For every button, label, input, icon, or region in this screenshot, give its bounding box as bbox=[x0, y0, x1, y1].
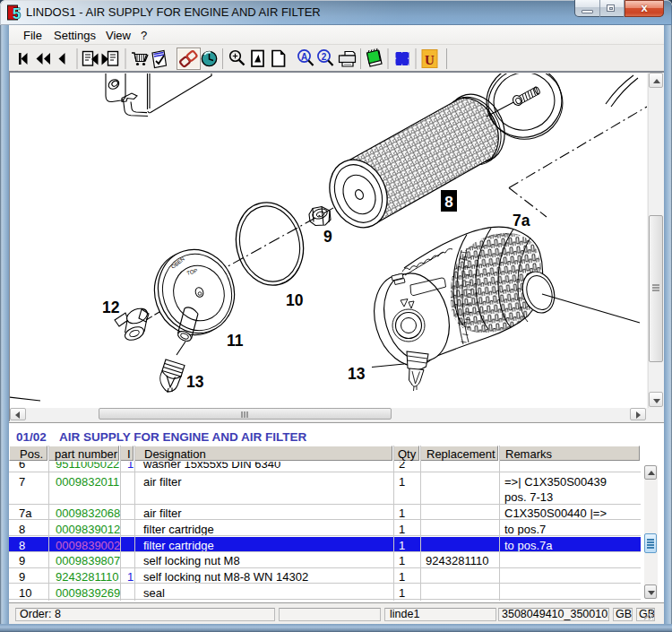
svg-text:12: 12 bbox=[102, 299, 120, 316]
svg-text:5: 5 bbox=[13, 6, 21, 22]
svg-text:A: A bbox=[301, 52, 307, 62]
svg-text:10: 10 bbox=[286, 291, 304, 309]
svg-text:11: 11 bbox=[227, 332, 244, 350]
svg-text:U: U bbox=[425, 53, 435, 67]
svg-text:9: 9 bbox=[323, 228, 332, 246]
svg-text:7a: 7a bbox=[513, 212, 530, 229]
svg-text:2: 2 bbox=[322, 52, 327, 62]
svg-text:13: 13 bbox=[348, 365, 366, 383]
svg-text:13: 13 bbox=[186, 373, 204, 391]
svg-text:8: 8 bbox=[444, 194, 452, 211]
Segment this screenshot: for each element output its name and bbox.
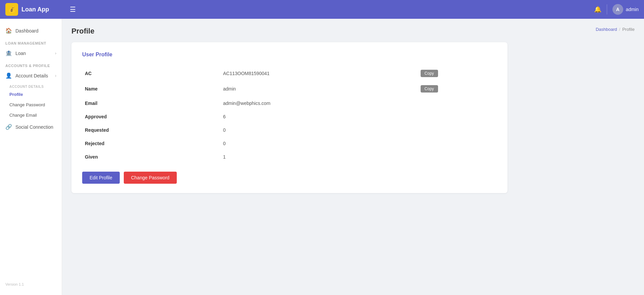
navbar-user[interactable]: A admin [612, 4, 639, 15]
field-value: 1 [220, 150, 418, 164]
field-action [418, 150, 497, 164]
edit-profile-button[interactable]: Edit Profile [82, 172, 120, 184]
sidebar-dashboard-label: Dashboard [15, 28, 39, 34]
layout: 🏠 Dashboard Loan Management 🏦 Loan › Acc… [0, 19, 644, 295]
field-label: Given [82, 150, 220, 164]
sidebar-item-dashboard[interactable]: 🏠 Dashboard [0, 24, 62, 37]
sidebar-social-label: Social Connection [15, 124, 53, 130]
main-content: Profile Dashboard / Profile User Profile… [62, 19, 644, 295]
navbar: 💰 Loan App ☰ 🔔 A admin [0, 0, 644, 19]
menu-toggle[interactable]: ☰ [67, 4, 78, 15]
sidebar-item-profile[interactable]: Profile [0, 89, 62, 100]
notification-bell[interactable]: 🔔 [594, 6, 601, 13]
breadcrumb-current: Profile [622, 27, 635, 32]
table-row: Rejected0 [82, 137, 497, 150]
field-action [418, 137, 497, 150]
field-label: Name [82, 81, 220, 97]
field-value: 6 [220, 110, 418, 123]
field-value: 0 [220, 137, 418, 150]
table-row: Given1 [82, 150, 497, 164]
breadcrumb-parent[interactable]: Dashboard [596, 27, 617, 32]
field-action [418, 97, 497, 110]
table-row: Requested0 [82, 123, 497, 137]
sidebar-loan-label: Loan [15, 51, 26, 56]
change-password-button[interactable]: Change Password [124, 172, 177, 184]
sidebar-sub-section-label: Account Details [0, 82, 62, 89]
sidebar-account-label: Account Details [15, 73, 48, 78]
dashboard-icon: 🏠 [5, 27, 12, 34]
account-chevron-icon: › [55, 73, 56, 78]
profile-card: User Profile ACAC113OOM81590041CopyNamea… [71, 42, 507, 193]
table-row: ACAC113OOM81590041Copy [82, 66, 497, 81]
field-action: Copy [418, 66, 497, 81]
field-label: Email [82, 97, 220, 110]
breadcrumb-separator: / [619, 27, 621, 32]
field-action [418, 110, 497, 123]
sidebar-item-loan[interactable]: 🏦 Loan › [0, 47, 62, 60]
sidebar-section-accounts: Accounts & Profile [0, 60, 62, 69]
sidebar-item-social-connection[interactable]: 🔗 Social Connection [0, 120, 62, 133]
copy-button[interactable]: Copy [421, 70, 438, 77]
field-label: Approved [82, 110, 220, 123]
table-row: Emailadmin@webphics.com [82, 97, 497, 110]
table-row: NameadminCopy [82, 81, 497, 97]
field-value: AC113OOM81590041 [220, 66, 418, 81]
field-value: admin@webphics.com [220, 97, 418, 110]
breadcrumb: Dashboard / Profile [596, 27, 635, 32]
sidebar-item-account-details[interactable]: 👤 Account Details › [0, 69, 62, 82]
avatar: A [612, 4, 623, 15]
table-row: Approved6 [82, 110, 497, 123]
sidebar-item-change-email[interactable]: Change Email [0, 110, 62, 120]
account-icon: 👤 [5, 72, 12, 79]
sidebar: 🏠 Dashboard Loan Management 🏦 Loan › Acc… [0, 19, 62, 295]
loan-chevron-icon: › [55, 51, 56, 56]
profile-table: ACAC113OOM81590041CopyNameadminCopyEmail… [82, 66, 497, 164]
sidebar-version: Version 1.1 [0, 279, 62, 290]
username-label: admin [626, 7, 639, 12]
card-title: User Profile [82, 52, 497, 58]
navbar-right: 🔔 A admin [594, 4, 639, 15]
profile-actions: Edit Profile Change Password [82, 172, 497, 184]
field-label: Requested [82, 123, 220, 137]
loan-icon: 🏦 [5, 50, 12, 56]
navbar-divider [607, 4, 607, 14]
sidebar-sub-account: Account Details Profile Change Password … [0, 82, 62, 120]
field-action [418, 123, 497, 137]
field-value: admin [220, 81, 418, 97]
page-title: Profile [71, 27, 94, 36]
field-label: Rejected [82, 137, 220, 150]
copy-button[interactable]: Copy [421, 85, 438, 93]
field-action: Copy [418, 81, 497, 97]
social-icon: 🔗 [5, 124, 12, 130]
page-header: Profile Dashboard / Profile [71, 27, 635, 36]
sidebar-section-loan-mgmt: Loan Management [0, 37, 62, 47]
sidebar-item-change-password[interactable]: Change Password [0, 100, 62, 110]
app-logo: 💰 [5, 3, 18, 16]
app-name: Loan App [21, 6, 49, 13]
field-value: 0 [220, 123, 418, 137]
field-label: AC [82, 66, 220, 81]
navbar-brand: 💰 Loan App [5, 3, 66, 16]
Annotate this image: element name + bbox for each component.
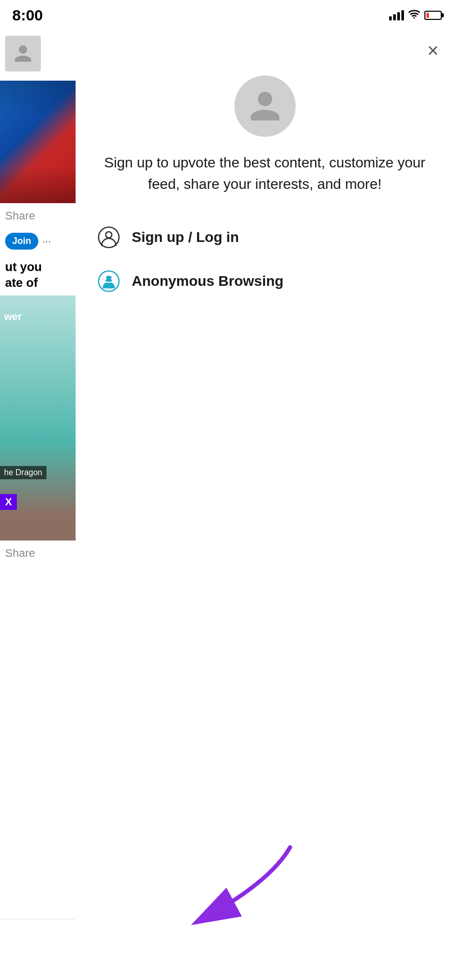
anonymous-browsing-label: Anonymous Browsing	[132, 273, 283, 289]
wifi-icon	[408, 9, 420, 22]
post-image-2: wer he Dragon X	[0, 296, 76, 541]
status-time: 8:00	[12, 7, 43, 24]
overlay-panel: × Sign up to upvote the best content, cu…	[76, 31, 454, 980]
user-avatar-small	[5, 36, 41, 71]
left-panel: Share Join ··· ut youate of wer he Drago…	[0, 0, 76, 980]
post-text-snippet: ut youate of	[0, 254, 76, 296]
anonymous-browsing-button[interactable]: Anonymous Browsing	[96, 259, 434, 303]
overlay-header: ×	[76, 31, 454, 65]
x-tag: X	[0, 494, 17, 510]
battery-icon	[424, 11, 442, 20]
signal-icon	[389, 10, 404, 20]
signup-login-button[interactable]: Sign up / Log in	[96, 215, 434, 259]
signup-message: Sign up to upvote the best content, cust…	[96, 152, 434, 195]
status-bar: 8:00	[0, 0, 454, 31]
share-row-1: Share	[0, 203, 76, 229]
wer-tag: wer	[4, 311, 21, 323]
close-button[interactable]: ×	[427, 41, 439, 60]
share-row-2: Share	[0, 541, 76, 566]
post-image-1	[0, 81, 76, 203]
profile-avatar	[234, 76, 296, 137]
overlay-body: Sign up to upvote the best content, cust…	[76, 65, 454, 980]
anonymous-icon	[96, 268, 122, 294]
left-panel-header	[0, 31, 76, 77]
join-button[interactable]: Join	[5, 233, 38, 250]
dragon-tag: he Dragon	[0, 466, 46, 479]
svg-point-6	[111, 278, 113, 280]
more-options[interactable]: ···	[42, 235, 51, 247]
svg-point-5	[105, 278, 107, 280]
svg-point-0	[414, 17, 415, 19]
status-icons	[389, 9, 442, 22]
svg-point-2	[106, 232, 112, 238]
join-row: Join ···	[0, 229, 76, 254]
signup-login-label: Sign up / Log in	[132, 229, 239, 246]
signup-icon	[96, 225, 122, 250]
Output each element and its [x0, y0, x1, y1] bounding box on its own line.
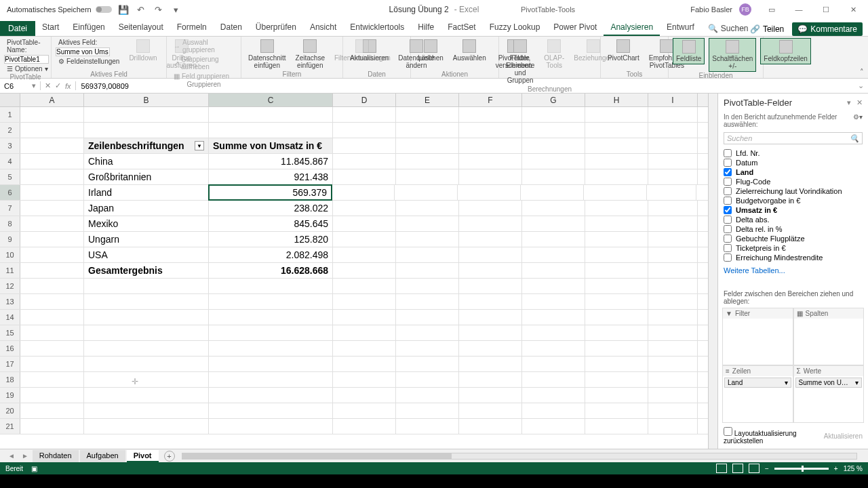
━━━━━━━━━━━━━━━━━━━━
Your objective » Print the records above word for word, omitting any picture they contain.

Answer space »
For every button, label, input, icon, or region in this screenshot, give its bounding box as bbox=[x0, y0, x1, y1].
svg-text:12: 12 bbox=[102, 299, 120, 316]
svg-text:5: 5 bbox=[13, 6, 21, 22]
svg-text:A: A bbox=[301, 52, 307, 62]
svg-text:10: 10 bbox=[286, 291, 304, 309]
svg-text:11: 11 bbox=[227, 332, 244, 350]
svg-text:U: U bbox=[425, 53, 435, 67]
svg-text:9: 9 bbox=[323, 228, 332, 246]
svg-text:7a: 7a bbox=[513, 212, 530, 229]
svg-text:2: 2 bbox=[322, 52, 327, 62]
svg-text:13: 13 bbox=[348, 365, 366, 383]
svg-text:13: 13 bbox=[186, 373, 204, 391]
svg-text:8: 8 bbox=[444, 194, 452, 211]
Segment this screenshot: for each element output its name and bbox.
navbar-user[interactable]: A admin [612, 4, 639, 15]
field-value: 1 [220, 150, 418, 164]
field-action [418, 150, 497, 164]
edit-profile-button[interactable]: Edit Profile [82, 172, 120, 184]
sidebar-dashboard-label: Dashboard [15, 28, 39, 34]
layout: 🏠 Dashboard Loan Management 🏦 Loan › Acc… [0, 19, 644, 295]
field-label: Given [82, 150, 220, 164]
sidebar-item-dashboard[interactable]: 🏠 Dashboard [0, 24, 62, 37]
sidebar-social-label: Social Connection [15, 124, 53, 130]
main-content: Profile Dashboard / Profile User Profile… [62, 19, 644, 295]
navbar: 💰 Loan App ☰ 🔔 A admin [0, 0, 644, 19]
menu-toggle[interactable]: ☰ [67, 4, 78, 15]
sidebar-item-profile[interactable]: Profile [0, 89, 62, 100]
notification-bell[interactable]: 🔔 [594, 6, 601, 13]
breadcrumb-current: Profile [622, 27, 635, 32]
table-row: Rejected0 [82, 137, 497, 150]
field-action [418, 137, 497, 150]
field-label: Name [82, 81, 220, 97]
field-value: 6 [220, 110, 418, 123]
field-value: 0 [220, 137, 418, 150]
table-row: Given1 [82, 150, 497, 164]
breadcrumb-parent[interactable]: Dashboard [596, 27, 617, 32]
field-action [418, 97, 497, 110]
table-row: Requested0 [82, 123, 497, 137]
sidebar-loan-label: Loan [15, 51, 26, 56]
change-password-button[interactable]: Change Password [124, 172, 177, 184]
sidebar-sub-section-label: Account Details [0, 82, 62, 89]
sidebar-account-label: Account Details [15, 73, 48, 78]
dashboard-icon: 🏠 [5, 27, 12, 34]
account-chevron-icon: › [55, 73, 56, 78]
profile-card: User Profile ACAC113OOM81590041CopyNamea… [71, 42, 507, 193]
table-row: ACAC113OOM81590041Copy [82, 66, 497, 81]
field-action: Copy [418, 66, 497, 81]
field-label: Email [82, 97, 220, 110]
breadcrumb-separator: / [619, 27, 621, 32]
field-action [418, 110, 497, 123]
sidebar-item-loan[interactable]: 🏦 Loan › [0, 47, 62, 60]
sidebar-section-accounts: Accounts & Profile [0, 60, 62, 69]
sidebar-item-social-connection[interactable]: 🔗 Social Connection [0, 120, 62, 133]
copy-button[interactable]: Copy [421, 70, 438, 77]
field-label: Approved [82, 110, 220, 123]
table-row: Emailadmin@webphics.com [82, 97, 497, 110]
table-row: NameadminCopy [82, 81, 497, 97]
field-value: AC113OOM81590041 [220, 66, 418, 81]
field-value: admin@webphics.com [220, 97, 418, 110]
breadcrumb: Dashboard / Profile [596, 27, 635, 32]
sidebar-item-account-details[interactable]: 👤 Account Details › [0, 69, 62, 82]
avatar: A [612, 4, 623, 15]
table-row: Approved6 [82, 110, 497, 123]
sidebar-item-change-email[interactable]: Change Email [0, 110, 62, 120]
account-icon: 👤 [5, 72, 12, 79]
sidebar: 🏠 Dashboard Loan Management 🏦 Loan › Acc… [0, 19, 62, 295]
loan-chevron-icon: › [55, 51, 56, 56]
profile-table: ACAC113OOM81590041CopyNameadminCopyEmail… [82, 66, 497, 164]
sidebar-version: Version 1.1 [0, 279, 62, 290]
username-label: admin [626, 7, 639, 12]
card-title: User Profile [82, 52, 497, 58]
navbar-right: 🔔 A admin [594, 4, 639, 15]
profile-actions: Edit Profile Change Password [82, 172, 497, 184]
field-label: Requested [82, 123, 220, 137]
loan-icon: 🏦 [5, 50, 12, 56]
navbar-divider [607, 4, 607, 14]
sidebar-sub-account: Account Details Profile Change Password … [0, 82, 62, 120]
field-action [418, 123, 497, 137]
field-value: admin [220, 81, 418, 97]
page-title: Profile [71, 27, 94, 36]
field-label: Rejected [82, 137, 220, 150]
copy-button[interactable]: Copy [421, 85, 438, 93]
field-action: Copy [418, 81, 497, 97]
social-icon: 🔗 [5, 124, 12, 130]
page-header: Profile Dashboard / Profile [71, 27, 635, 36]
sidebar-section-loan-mgmt: Loan Management [0, 37, 62, 47]
sidebar-item-change-password[interactable]: Change Password [0, 100, 62, 110]
app-logo: 💰 [5, 3, 18, 16]
app-name: Loan App [21, 6, 49, 13]
field-value: 0 [220, 123, 418, 137]
field-label: AC [82, 66, 220, 81]
navbar-brand: 💰 Loan App [5, 3, 66, 16]
Annotate this image: element name + bbox for each component.
anonymous-browsing-label: Anonymous Browsing	[132, 273, 283, 289]
wifi-icon	[408, 9, 420, 22]
post-image-2: wer he Dragon X	[0, 296, 76, 541]
status-time: 8:00	[12, 7, 43, 24]
overlay-panel: × Sign up to upvote the best content, cu…	[76, 31, 454, 980]
user-avatar-small	[5, 36, 41, 71]
left-panel: Share Join ··· ut youate of wer he Drago…	[0, 0, 76, 980]
post-text-snippet: ut youate of	[0, 254, 76, 296]
anonymous-browsing-button[interactable]: Anonymous Browsing	[96, 259, 434, 303]
overlay-header: ×	[76, 31, 454, 65]
x-tag: X	[0, 494, 17, 510]
battery-icon	[424, 11, 442, 20]
signal-icon	[389, 10, 404, 20]
signup-login-button[interactable]: Sign up / Log in	[96, 215, 434, 259]
signup-message: Sign up to upvote the best content, cust…	[96, 152, 434, 195]
status-bar: 8:00	[0, 0, 454, 31]
share-row-1: Share	[0, 203, 76, 229]
wer-tag: wer	[4, 311, 21, 323]
close-button[interactable]: ×	[427, 41, 439, 60]
share-row-2: Share	[0, 541, 76, 566]
post-image-1	[0, 81, 76, 203]
profile-avatar	[234, 76, 296, 137]
overlay-body: Sign up to upvote the best content, cust…	[76, 65, 454, 980]
anonymous-icon	[96, 268, 122, 294]
left-panel-header	[0, 31, 76, 77]
join-button[interactable]: Join	[5, 233, 38, 250]
dragon-tag: he Dragon	[0, 466, 46, 479]
svg-point-6	[111, 278, 113, 280]
more-options[interactable]: ···	[42, 235, 51, 247]
svg-point-5	[105, 278, 107, 280]
svg-point-0	[414, 17, 415, 19]
status-icons	[389, 9, 442, 22]
svg-point-2	[106, 232, 112, 238]
join-row: Join ···	[0, 229, 76, 254]
signup-login-label: Sign up / Log in	[132, 229, 239, 246]
signup-icon	[96, 225, 122, 250]
Output each element and its [x0, y0, x1, y1] bounding box on its own line.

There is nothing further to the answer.